Ora, em essência, a questão que nos é atribuída para dirimir é de Direito, qual seja, a de saber se, em abstrato, a conduta das arguidas explanada na participação e agora no requerimento de abertura da instrução, é também subsumível ao tipo legal de falsificação de documento.
Preceitua, como tipo base, o n.º 1 do art.º 256 do Código Penal que “quem, com intenção de causar prejuízo a outra pessoa ou ao Estado, de obter para si ou para outra pessoa benefício ilegítimo, ou de preparar, facilitar ou encobrir outro crime:
(…)
d) Fizer constar falsamente de documento ou de qualquer dos seus componentes facto juridicamente relevante;
e) Usar documento a que se referem as alíneas anteriores;
(…)
é punido com pena de prisão até três anos ou com pena de multa.”
E, sendo autêntico – como é o caso (vide art.º 363.º, n.º 2 do Código Civil) – “punido com pena de prisão de seis meses a cinco anos ou com pena de multa de 60 a 600 dias.”
Incontornável para a resolução desta questão é o conceito de documento, o qual nos é oferecido pela alínea a) do art.º 255º do mesmo diploma legal.
Documento é “a declaração corporizada em escrito, (…) inteligível para a generalidade das pessoas ou para um certo círculo de pessoas, que, permitindo reconhecer o emitente, é idónea para provar facto juridicamente relevante, quer tal destino lhe seja dado no momento da sua emissão quer posteriormente; e bem assim o sinal materialmente feito, dado ou posto numa coisa para provar facto juridicamente relevante e que permite reconhecer à generalidade das pessoas ou a um certo círculo de pessoas o seu destino e a prova que dele resulta.”
Assim, e conforme nos ensina Helena Moniz, in Comentário Conimbricense do Código Penal, Parte Especial, Tomo II, Coimbra Editora, pág. 676, “para efeitos de falsificação, é a declaração e não o objeto em que esta é incorporada que importa,” ou seja, “aquilo que constitui a falsificação de documentos é não a falsificação do documento enquanto objeto que incorpora uma declaração, mas a falsificação da declaração enquanto documento.”
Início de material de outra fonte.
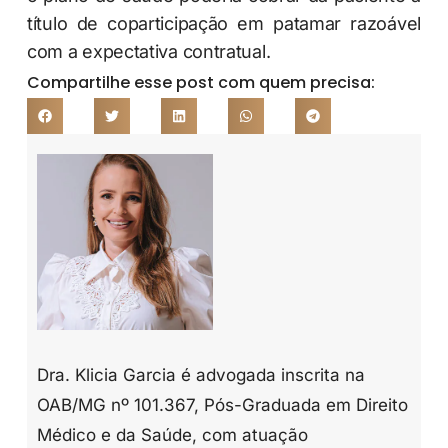
título de coparticipação em patamar razoável
com a expectativa contratual.
Compartilhe esse post com quem precisa:
Dra. Klicia Garcia é advogada inscrita na
OAB/MG nº 101.367, Pós-Graduada em Direito
Médico e da Saúde, com atuação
A falsificação de documentos abrange quer a falsificação material, quer a falsificação ideológica. Na primeira “ocorre uma alteração, modificação total ou parcial do documento”, enquanto que na segunda, “o documento é inverídico: tanto é inverídico o documento que é diferente do declarado, como o documento que, embora conforme com a declaração, incorpora um facto falso juridicamente relevante” – ibidem.
Ainda, com relevo para o caso em apreço, quanto à falsificação ideológica, diz aquela autora que “ou se trata de uma falsificação de documentos dispositivos em que o documento é diferente da declaração, ou se trata da falsificação de documentos narrativos, em que então o documento é diferente da realidade – isto é, os factos da realidade não são os mesmos factos que estão descritos no documento”.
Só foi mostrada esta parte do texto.